**WORK INSTRUCTIONS**
The answer is all of the data repeated exactly, with each picture omitted.

= = =

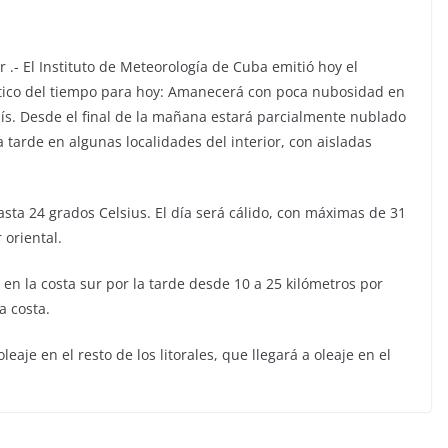
 .- El Instituto de Meteorología de Cuba emitió hoy el
tico del tiempo para hoy: Amanecerá con poca nubosidad en
aís. Desde el final de la mañana estará parcialmente nublado
a tarde en algunas localidades del interior, con aisladas
ta 24 grados Celsius. El día será cálido, con máximas de 31
 oriental.
 en la costa sur por la tarde desde 10 a 25 kilómetros por
a costa.
aje en el resto de los litorales, que llegará a oleaje en el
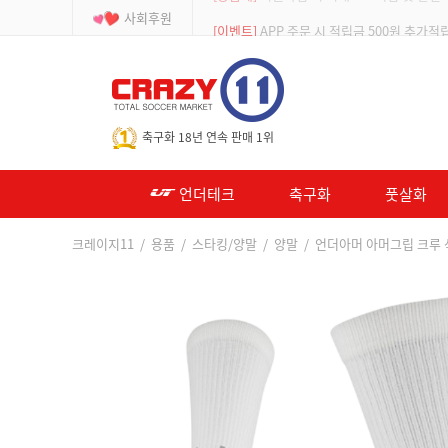
사회후원
[등급제]
회원가입 시 최대 2% 적립 및 할인
-->
축구화 18년 연속 판매 1위
언더테크
축구화
풋살화
크레이지11
/
용품
/
스타킹/양말
/
양말
/ 언더아머 아머그립 크루 삭스 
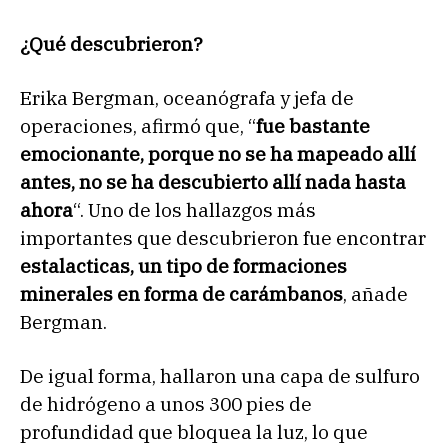
¿Qué descubrieron?
Erika Bergman, oceanógrafa y jefa de
operaciones, afirmó que, “
fue bastante
emocionante, porque no se ha mapeado allí
antes, no se ha descubierto allí nada hasta
ahora
“. Uno de los hallazgos más
importantes que descubrieron fue encontrar
estalacticas, un tipo de formaciones
minerales en forma de carámbanos
, añade
Bergman.
De igual forma, hallaron una capa de sulfuro
de hidrógeno a unos 300 pies de
profundidad que bloquea la luz, lo que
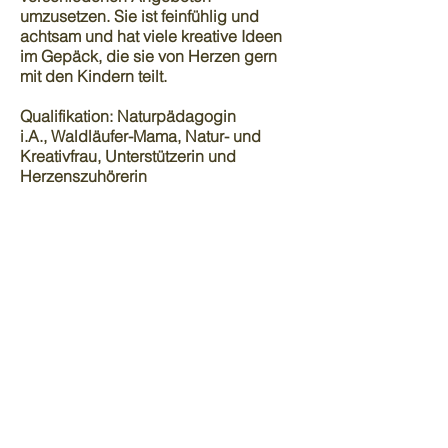
umzusetzen. Sie ist feinfühlig und
achtsam und hat viele kreative Ideen
im Gepäck, die sie von Herzen gern
mit den Kindern teilt.
Qualifikation
:
Naturpädagogin
i.A.,
Waldläufer-Mama, Natur- und
Kreativfrau, Unterstützerin und
Herzenszuhörerin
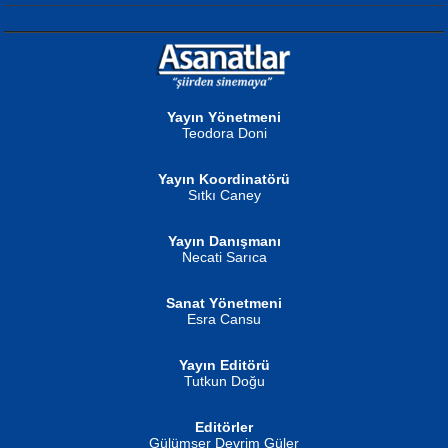
NURAN KÖSE BAYDAR
Neva Selçuk
Gün Güzeli...
Ben Deniz Değilim ki...
Yayın Yönetmeni
Teodora Doni
Yayın Koordinatörü
Sıtkı Caney
Yayın Danışmanı
MUSTAFA ORAL
Ahmet Aydın
Necati Sarıca
Şiir, Siyaseti Kaldırmıyor Tanpınar...
Helin...
Sanat Yönetmeni
Esra Cansu
Yayın Editörü
Tutkun Doğu
Editörler
İSMAİL OKUTAN
Gülümser Devrim Güler
Fatma Camcı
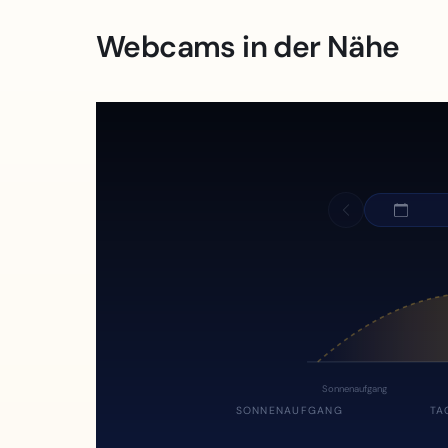
Webcams in der Nähe
Sonnenaufgang
SONNENAUFGANG
TA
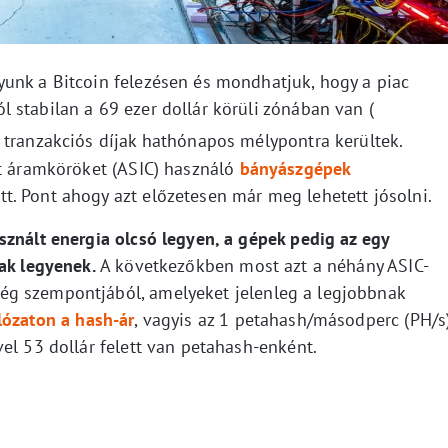
unk a Bitcoin felezésen és mondhatjuk, hogy a piac
 stabilan a 69 ezer dollár körüli zónában van (
 tranzakciós díjak hathónapos mélypontra kerültek.
lt áramköröket (ASIC) használó
bányászgépek
. Pont ahogy azt előzetesen már meg lehetett jósolni.
sznált energia olcsó legyen, a gépek pedig az egy
ak legyenek.
A következőkben most azt a néhány ASIC-
g szempontjából, amelyeket jelenleg a legjobbnak
lózaton a hash-ár
, vagyis az 1 petahash/másodperc (PH/s
el 53 dollár felett van petahash-enként.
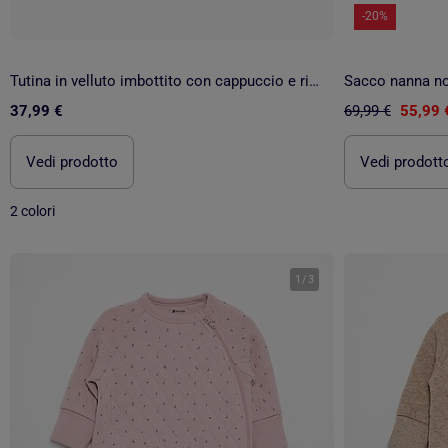
-20%
Tutina in velluto imbottito con cappuccio e ricamo
37,99 €
69,99 €
55,99 
Vedi prodotto
Vedi prodott
2 colori
1
/
3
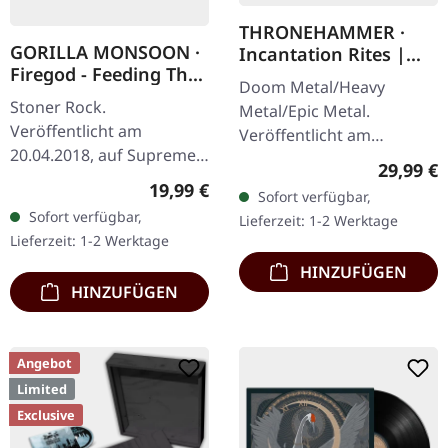
THRONEHAMMER ·
GORILLA MONSOON ·
Incantation Rites |
Firegod - Feeding The
SPLATTER 2LP
Doom Metal/Heavy
Beast | RED LP
Stoner Rock.
Metal/Epic Metal.
Veröffentlicht am
Veröffentlicht am
20.04.2018, auf Supreme
21.10.2022, auf Supreme
Reguläre
29,99 €
Chaos Records.
Chaos Records. SCR-
Regulärer Preis:
19,99 €
Sofort verfügbar,
Transparent rotes Vinyl,
exklusives Transparent
Sofort verfügbar,
Lieferzeit: 1-2 Werktage
limitiert auf 200
Rot/Schwarz/Weiß…
Lieferzeit: 1-2 Werktage
handnummerierte
HINZUFÜGEN
Exemplare. · 180g…
HINZUFÜGEN
Angebot
Limited
Exclusive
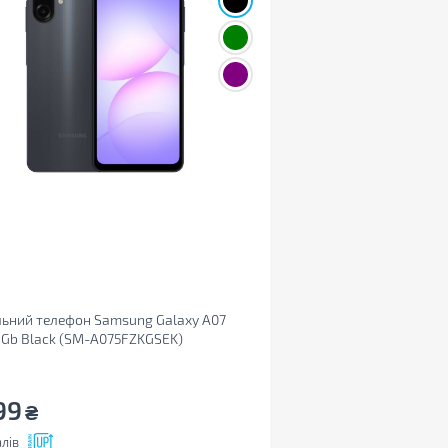
ьний телефон Samsung Galaxy A07
Gb Black (SM-A075FZKGSEK)
99
₴
лів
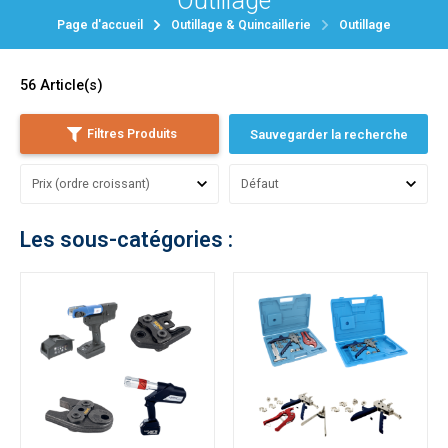
Outillage
Page d'accueil
Outillage & Quincaillerie
Outillage
56
Article(s)
Filtres Produits
Sauvegarder la recherche
Les sous-catégories :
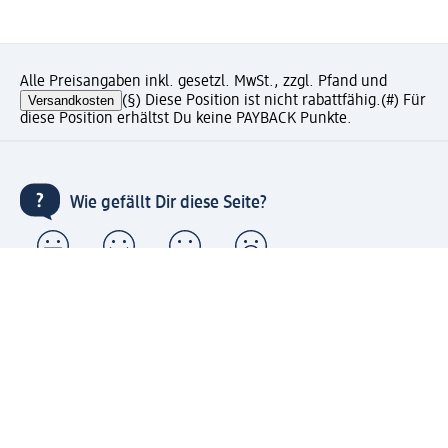
Alle Preisangaben inkl. gesetzl. MwSt., zzgl. Pfand und
Versandkosten
(§) Diese Position ist nicht rabattfähig.
(#) Für
diese Position erhältst Du keine PAYBACK Punkte.
Wie gefällt Dir diese Seite?
Unternehmen
Jobs
Services
Kundenservice
Geschäftskunden
dm & Partner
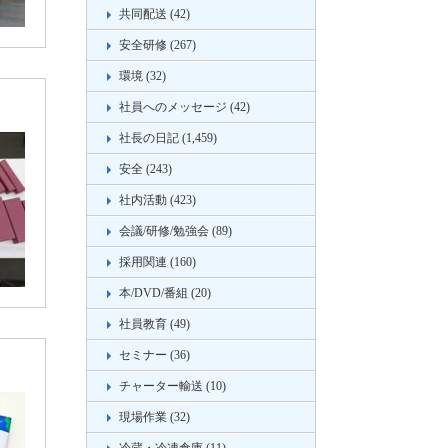
共同配送 (42)
安全研修 (267)
環境 (32)
社員へのメッセージ (42)
社長の日記 (1,459)
安全 (243)
社内活動 (423)
会議/研修/勉強会 (89)
採用関連 (160)
本/DVD/番組 (20)
社員教育 (49)
セミナー (36)
チャーター輸送 (10)
現場作業 (32)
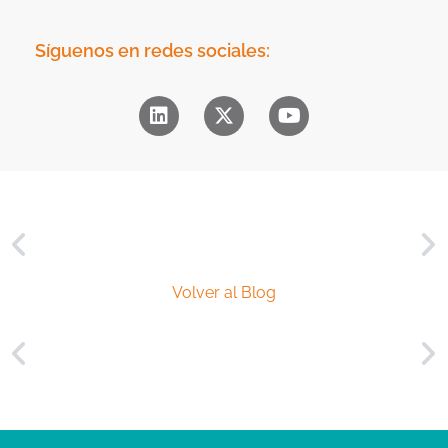
o
d
m
a
e
Síguenos en redes sociales:
d
r
*
c
i
a
l
*
Volver al Blog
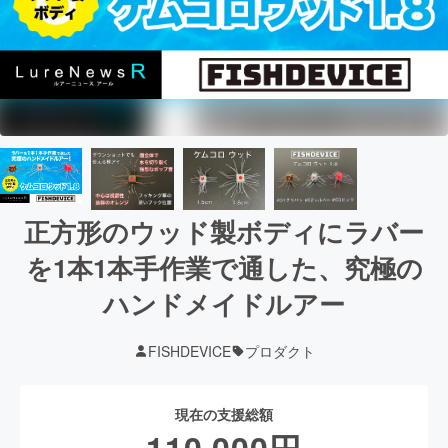
正方形のウッド製ボディにラバー
を1本1本手作業で通した、究極の
ハンドメイドルアー
FISHDEVICE
プロダクト
現在の支援総額
110,000
円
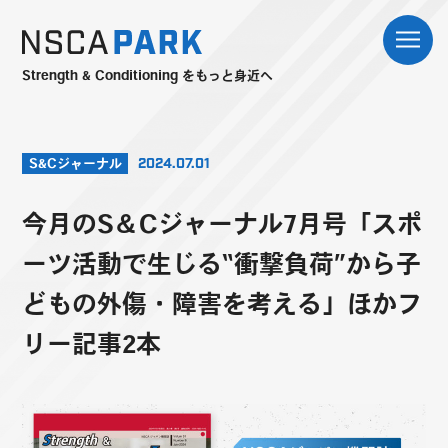
Strength & Conditioning をもっと身近へ
S&Cジャーナル
2024.07.01
今月のS＆Cジャーナル7月号「スポ
ーツ活動で生じる“衝撃負荷”から子
どもの外傷・障害を考える」ほかフ
リー記事2本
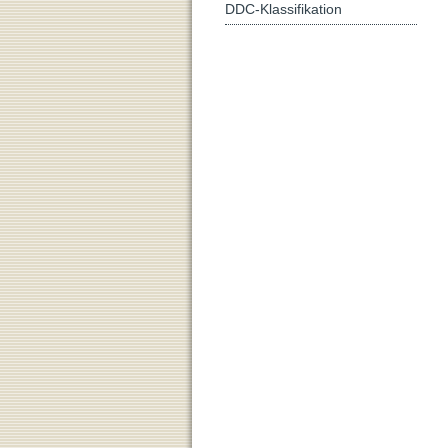
DDC-Klassifikation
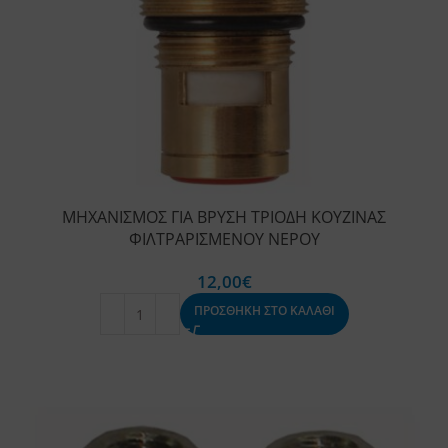
ΜΗΧΑΝΙΣΜΟΣ ΓΙΑ ΒΡΥΣΗ ΤΡΙΟΔΗ ΚΟΥΖΙΝΑΣ
ΦΙΛΤΡΑΡΙΣΜΕΝΟΥ ΝΕΡΟΥ
12,00
€
ΠΡΟΣΘΗΚΗ ΣΤΟ ΚΑΛΑΘΙ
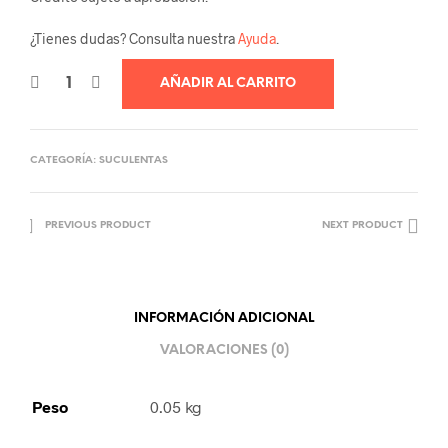
¿Tienes dudas? Consulta nuestra
Ayuda
.
AÑADIR AL CARRITO
CATEGORÍA:
SUCULENTAS
PREVIOUS PRODUCT
NEXT PRODUCT
INFORMACIÓN ADICIONAL
VALORACIONES (0)
Peso
0.05 kg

= = =

**SOLUTION BELOW**
 .- El Instituto de Meteorología de Cuba emitió hoy el
tico del tiempo para hoy: Amanecerá con poca nubosidad en
aís. Desde el final de la mañana estará parcialmente nublado
a tarde en algunas localidades del interior, con aisladas
ta 24 grados Celsius. El día será cálido, con máximas de 31
 oriental.
 en la costa sur por la tarde desde 10 a 25 kilómetros por
a costa.
aje en el resto de los litorales, que llegará a oleaje en el
사회후원
[등급제]
회원가입 시 최대 2% 적립 및 할인
-->
축구화 18년 연속 판매 1위
언더테크
축구화
풋살화
크레이지11
/
용품
/
스타킹/양말
/
양말
/ 언더아머 아머그립 크루 삭스 
¿Qué descubrieron?
Erika Bergman, oceanógrafa y jefa de
operaciones, afirmó que, “
fue bastante
emocionante, porque no se ha mapeado allí
antes, no se ha descubierto allí nada hasta
ahora
“. Uno de los hallazgos más
importantes que descubrieron fue encontrar
estalacticas, un tipo de formaciones
minerales en forma de carámbanos
, añade
Bergman.
De igual forma, hallaron una capa de sulfuro
de hidrógeno a unos 300 pies de
profundidad que bloquea la luz, lo que
umzusetzen. Sie ist feinfühlig und
achtsam und hat viele kreative Ideen
im Gepäck, die sie von Herzen gern
mit den Kindern teilt.
Qualifikation
:
Naturpädagogin
i.A.,
Waldläufer-Mama, Natur- und
Kreativfrau, Unterstützerin und
Herzenszuhörerin
NURAN KÖSE BAYDAR
Neva Selçuk
Gün Güzeli...
Ben Deniz Değilim ki...
Yayın Yönetmeni
Teodora Doni
Yayın Koordinatörü
Sıtkı Caney
Yayın Danışmanı
MUSTAFA ORAL
Ahmet Aydın
Necati Sarıca
Şiir, Siyaseti Kaldırmıyor Tanpınar...
Helin...
Sanat Yönetmeni
Esra Cansu
Yayın Editörü
Tutkun Doğu
Editörler
İSMAİL OKUTAN
Gülümser Devrim Güler
Fatma Camcı
Webcams in der Nähe
Sonnenaufgang
SONNENAUFGANG
TA
unk a Bitcoin felezésen és mondhatjuk, hogy a piac
 stabilan a 69 ezer dollár körüli zónában van (
 tranzakciós díjak hathónapos mélypontra kerültek.
lt áramköröket (ASIC) használó
bányászgépek
. Pont ahogy azt előzetesen már meg lehetett jósolni.
sznált energia olcsó legyen, a gépek pedig az egy
ak legyenek.
A következőkben most azt a néhány ASIC-
g szempontjából, amelyeket jelenleg a legjobbnak
lózaton a hash-ár
, vagyis az 1 petahash/másodperc (PH/s
el 53 dollár felett van petahash-enként.
-20%
Tutina in velluto imbottito con cappuccio e ricamo
37,99 €
69,99 €
55,99 
Vedi prodotto
Vedi prodott
2 colori
1
/
3
THRONEHAMMER ·
GORILLA MONSOON ·
Incantation Rites |
Firegod - Feeding The
SPLATTER 2LP
Doom Metal/Heavy
Beast | RED LP
Stoner Rock.
Metal/Epic Metal.
Veröffentlicht am
Veröffentlicht am
20.04.2018, auf Supreme
21.10.2022, auf Supreme
Reguläre
29,99 €
Chaos Records.
Chaos Records. SCR-
Regulärer Preis:
19,99 €
Sofort verfügbar,
Transparent rotes Vinyl,
exklusives Transparent
Sofort verfügbar,
Lieferzeit: 1-2 Werktage
limitiert auf 200
Rot/Schwarz/Weiß…
Lieferzeit: 1-2 Werktage
handnummerierte
HINZUFÜGEN
Exemplare. · 180g…
HINZUFÜGEN
Angebot
Limited
Exclusive
ьний телефон Samsung Galaxy A07
Gb Black (SM-A075FZKGSEK)
99
₴
лів
Outillage
Page d'accueil
Outillage & Quincaillerie
Outillage
56
Article(s)
Filtres Produits
Sauvegarder la recherche
Les sous-catégories :
Alle Preisangaben inkl. gesetzl. MwSt., zzgl. Pfand und
Versandkosten
(§) Diese Position ist nicht rabattfähig.
(#) Für
diese Position erhältst Du keine PAYBACK Punkte.
Wie gefällt Dir diese Seite?
Unternehmen
Jobs
Services
Kundenservice
Geschäftskunden
dm & Partner
共同配送 (42)
安全研修 (267)
環境 (32)
社員へのメッセージ (42)
社長の日記 (1,459)
安全 (243)
社内活動 (423)
会議/研修/勉強会 (89)
採用関連 (160)
本/DVD/番組 (20)
社員教育 (49)
セミナー (36)
チャーター輸送 (10)
現場作業 (32)
o
d
m
a
e
Síguenos en redes sociales:
d
r
*
c
i
a
l
*
Volver al Blog
正方形のウッド製ボディにラバー
を1本1本手作業で通した、究極の
ハンドメイドルアー
FISHDEVICE
プロダクト
現在の支援総額
110,000
円
Strength & Conditioning をもっと身近へ
S&Cジャーナル
2024.07.01
今月のS＆Cジャーナル7月号「スポ
ーツ活動で生じる“衝撃負荷”から子
どもの外傷・障害を考える」ほかフ
リー記事2本
DDC-Klassifikation
ΜΗΧΑΝΙΣΜΟΣ ΓΙΑ ΒΡΥΣΗ ΤΡΙΟΔΗ ΚΟΥΖΙΝΑΣ
ΦΙΛΤΡΑΡΙΣΜΕΝΟΥ ΝΕΡΟΥ
12,00
€
ΠΡΟΣΘΗΚΗ ΣΤΟ ΚΑΛΑΘΙ
¿Tienes dudas? Consulta nuestra
Ayuda
.
AÑADIR AL CARRITO
CATEGORÍA:
SUCULENTAS
PREVIOUS PRODUCT
NEXT PRODUCT
INFORMACIÓN ADICIONAL
VALORACIONES (0)
Peso
0.05 kg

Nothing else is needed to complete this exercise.